If 23 g of ethanol (c2h5oh) is dissolved in 60 g of ethenoic acid (ch3cooh). Then find out the mole fraction of each component?
1st step: figure how many moles of each you have.
Then figure the fraction.
To find the mole fraction of each component, we need to determine the number of moles of ethanol and ethanoic acid.
First, we will calculate the moles of ethanol (C2H5OH):
Molar mass of C2H5OH = 2 * molar mass of C + 6 * molar mass of H + 1 * molar mass of O
= (2 * 12.01 g/mol) + (6 * 1.008 g/mol) + (1 * 16.00 g/mol)
= 46.07 g/mol
Number of moles of ethanol = mass of ethanol / molar mass of ethanol
= 23 g / 46.07 g/mol
= 0.4997 mol (approximately)
Now, let's calculate the moles of ethanoic acid (CH3COOH):
Molar mass of CH3COOH = (1 * molar mass of C) + (2 * molar mass of H) + (2 * molar mass of O)
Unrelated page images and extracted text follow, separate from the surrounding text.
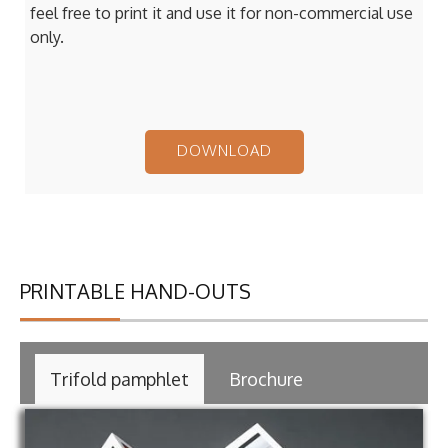
feel free to print it and use it for non-commercial use
only.
DOWNLOAD
PRINTABLE HAND-OUTS
Trifold pamphlet
Brochure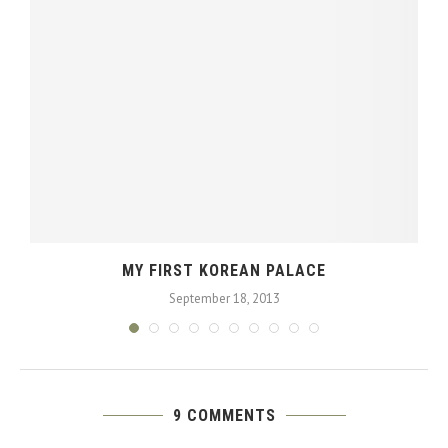
MY FIRST KOREAN PALACE
September 18, 2013
9 COMMENTS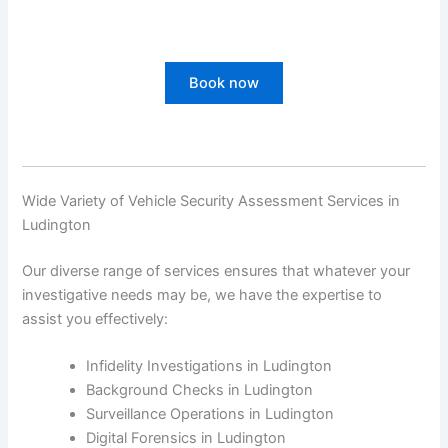
Book now
Wide Variety of Vehicle Security Assessment Services in
Ludington
Our diverse range of services ensures that whatever your
investigative needs may be, we have the expertise to
assist you effectively:
Infidelity Investigations in Ludington
Background Checks in Ludington
Surveillance Operations in Ludington
Digital Forensics in Ludington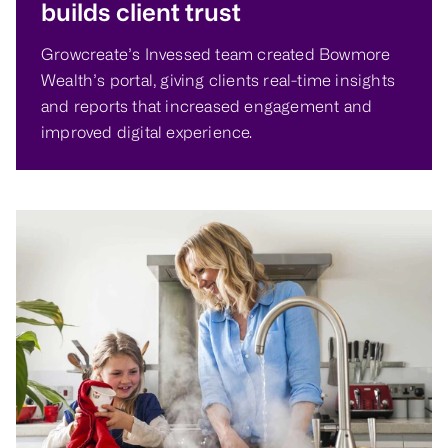
builds client trust
Growcreate’s Invessed team created Bowmore
Wealth’s portal, giving clients real-time insights
and reports that increased engagement and
improved digital experience.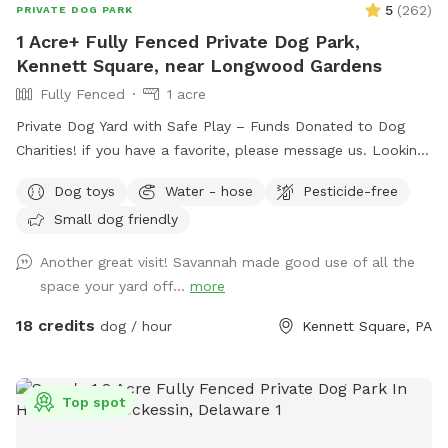
5
(
262
)
PRIVATE DOG PARK
1 Acre+ Fully Fenced Private Dog Park,
Kennett Square, near Longwood Gardens
Fully Fenced
1 acre
Private Dog Yard with Safe Play – Funds Donated to Dog
Charities! if you have a favorite, please message us. Looking
for a safe, loving space where your pup(s) can run and play
Dog toys
Water - hose
Pesticide-free
freely? Our yard is the perfect place for dogs to explore,
Small dog friendly
burn off energy, and enjoy some off-leash fun—all while you
relax in peace. What to Expect: Exclusive Use: Your dog(s)
Another great visit! Savannah made good use of all the
will have the entire yard to themselves! Please be mindful of
space your yard off...
more
your booking time to ensure a smooth transition for all
visitors, especially if the dog before you prefers solitude.
18 credits
dog / hour
Kennett Square, PA
Amenities: There's a Sniffspot bin to the right after coming
in the gate. Help yourself to whatever is there. Balls, water,
hand sanitizer, etc. Need cushions for the deck chairs? Feel
Top spot
free to grab them from the container by the grill on the
deck. How to Access: Park in the driveway near the fence.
= (1 * 12.01 g/mol) + (2 * 1.008 g/mol) + (2 * 16.00 g/mol)
= 60.05 g/mol
Number of moles of ethanoic acid = mass of ethanoic acid / molar mass of ethanoic acid
= 60 g / 60.05 g/mol
= 0.9995 mol (approximately)
Now, we can calculate the mole fraction of each component:
Mole fraction of ethanol (Xethanol) = moles of ethanol / total moles in the solution
= 0.4997 mol / (0.4997 mol + 0.9995 mol)
= 0.333 (approximately)
Mole fraction of ethanoic acid (Xethanoic acid) = moles of ethanoic acid / total moles in the solution
= 0.9995 mol / (0.4997 mol + 0.9995 mol)
= 0.667 (approximately)
Therefore, the mole fraction of ethanol (C2H5OH) is 0.333, and the mole fraction of ethanoic acid (CH3COOH) is 0.667 in the given solution.